Jan Reijke, a leading AI researcher who resigned from OpenAI earlier this month and publicly criticized the company's approach to AI safety, has joined OpenAI rival Anthropic to lead a new “superalignment” team.
In his X post, Reike said that Antropic's team will focus on researching different aspects of AI safety and security, specifically “scalable oversight,” “weak-to-strong generalization,” and self-tuning.
I'm happy to participate translator The Super Alignment Mission continues!
My new team will work on scalable supervision, weak-to-strong generalization, and automated alignment.
If you're interested in participating, send us a DM.

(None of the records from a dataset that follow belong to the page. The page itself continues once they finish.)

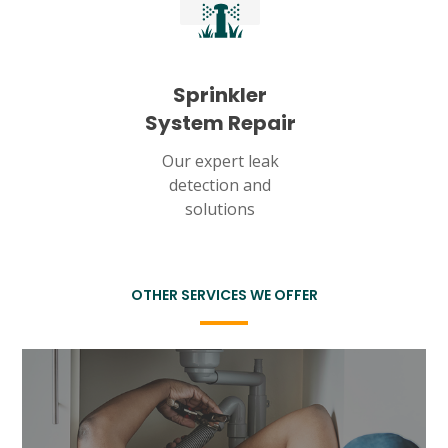
Sprinkler
System Repair
Our expert leak
detection and
solutions
OTHER SERVICES WE OFFER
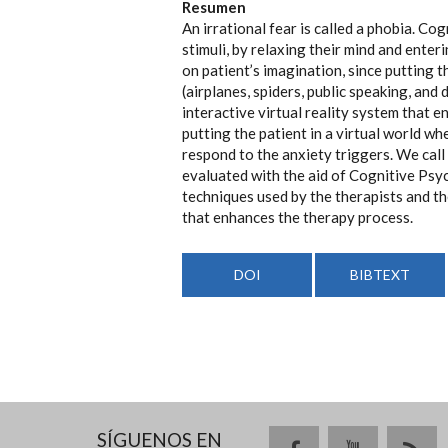
Resumen
An irrational fear is called a phobia. C
stimuli, by relaxing their mind and ente
on patient’s imagination, since putting t
(airplanes, spiders, public speaking, and
interactive virtual reality system that e
putting the patient in a virtual world w
respond to the anxiety triggers. We cal
evaluated with the aid of Cognitive Psy
techniques used by the therapists and th
that enhances the therapy process.
DOI
BIBTEXT
SÍGUENOS EN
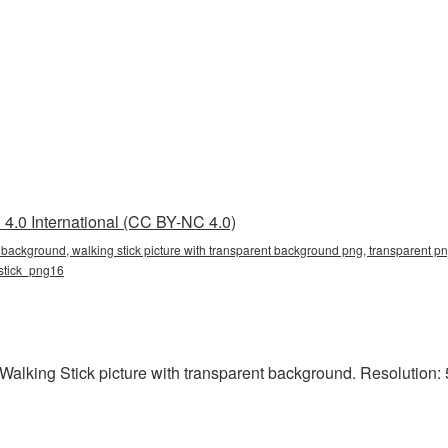
4.0 International (CC BY-NC 4.0)
t background, walking stick picture with transparent background png, transparent png
_stick_png16
alking Stick picture with transparent background. Resolution: 5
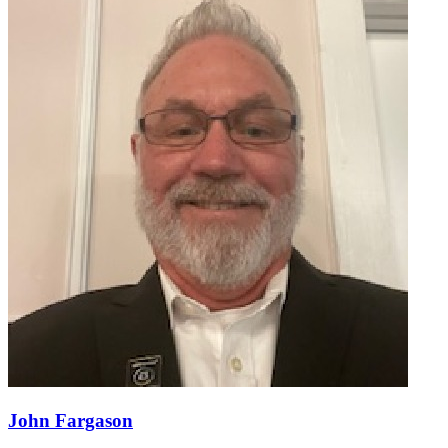
John Fargason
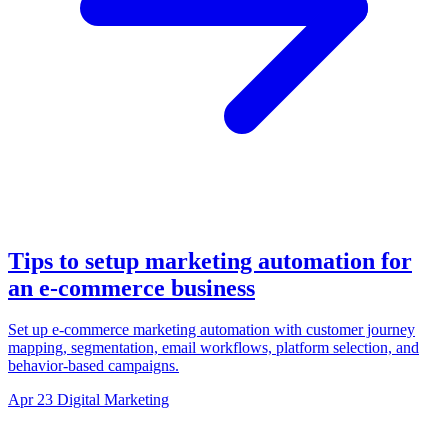
Tips to setup marketing automation for
an e-commerce business
Set up e-commerce marketing automation with customer journey
mapping, segmentation, email workflows, platform selection, and
behavior-based campaigns.
Apr 23
Digital Marketing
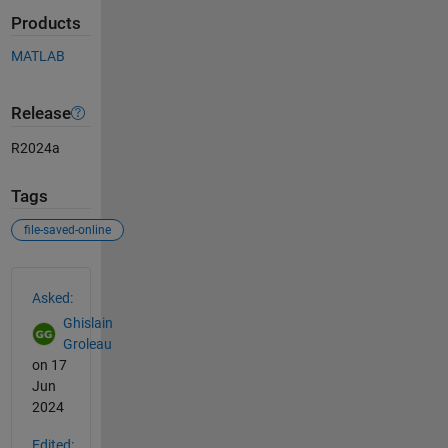
Products
MATLAB
Release
R2024a
Tags
file-saved-online
See Also
Asked:
Ghislain
Groleau
on 17
Jun
2024
Edited:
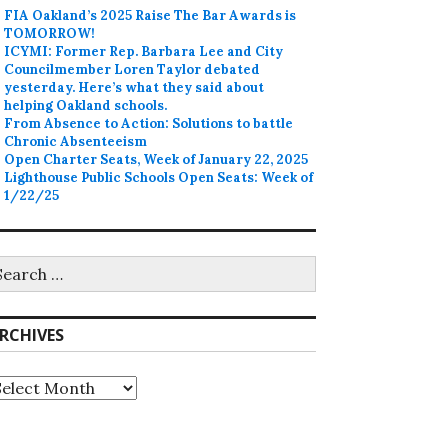
FIA Oakland’s 2025 Raise The Bar Awards is
TOMORROW!
ICYMI: Former Rep. Barbara Lee and City
Councilmember Loren Taylor debated
yesterday. Here’s what they said about
helping Oakland schools.
From Absence to Action: Solutions to battle
Chronic Absenteeism
Open Charter Seats, Week of January 22, 2025
Lighthouse Public Schools Open Seats: Week of
1/22/25
earch
r:
RCHIVES
rchives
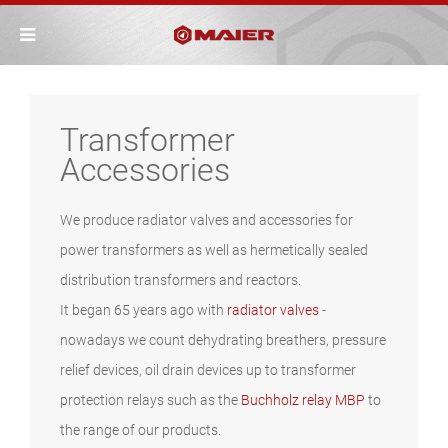
Transformer
Accessories
We produce radiator valves and accessories for
power transformers as well as hermetically sealed
distribution transformers and reactors.
It began 65 years ago with
radiator valves
-
nowadays we count dehydrating breathers, pressure
relief devices, oil drain devices up to transformer
protection relays such as the
Buchholz relay MBP
to
the range of our products.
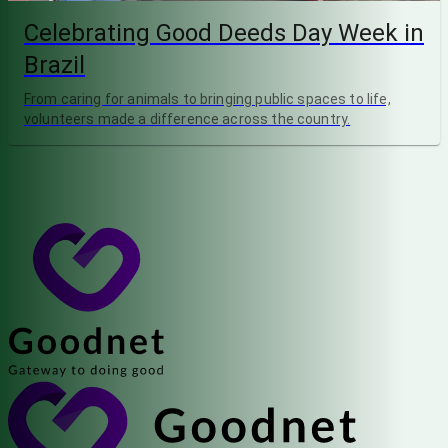
Celebrating Good Deeds Day Week in
Brazil
From caring for animals to bringing public spaces to life,
volunteers made a difference across the country.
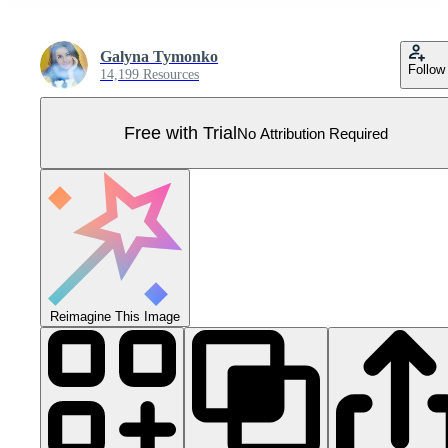
Galyna Tymonko
Follow
14,199 Resources
Free with Trial
No Attribution Required
Reimagine This Image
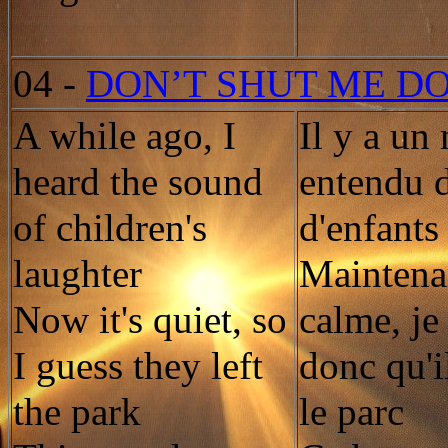
04
-
DON’T SHUT ME D
A while ago, I
Il y a un
heard the sound
entendu d
of children's
d'enfants
laughter
Maintenan
Now it's quiet, so
calme, je
I guess they left
donc qu'i
the park
le parc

— Jan Leike (@janleike) May 28, 2024
Sources familiar with the matter told TechCrunch that Reicke will report directly to Antropic's chief scientific officer, Jared Kaplan, and that Antropic's researchers currently working on scalable oversight – techniques for controlling AI behavior at scale in predictable and desirable ways – will report to him as his team gets up and running.
✨🪩 Wow!🪩✨
Jan is leading very important research into technical AI safety and I'm excited to be working with him. We will be leading two teams focused on different parts of the problem of coordinating AI systems at human-level and above. https://t.co/aqSFTnOEG0
— Sam Bowman (@sleepinyourhat) May 28, 2024
In many ways, Reike's team's mission seems similar to that of OpenAI's recently disbanded Superalignment team, which Reike co-led with an ambitious goal of solving the core technical challenges for controlling a superintelligent AI over the next four years, but was often stymied by OpenAI's leadership.
Anthropic has sought to position itself as a more safety-conscious company than OpenAI.
Anthropic CEO Dario Amodei, formerly OpenAI's vice president of research, reportedly parted ways with the company over differences over the company's direction, particularly OpenAI's increasing commercial focus. Amodei brought several former OpenAI employees, including former OpenAI policy lead Jack Clark, to form Anthropic.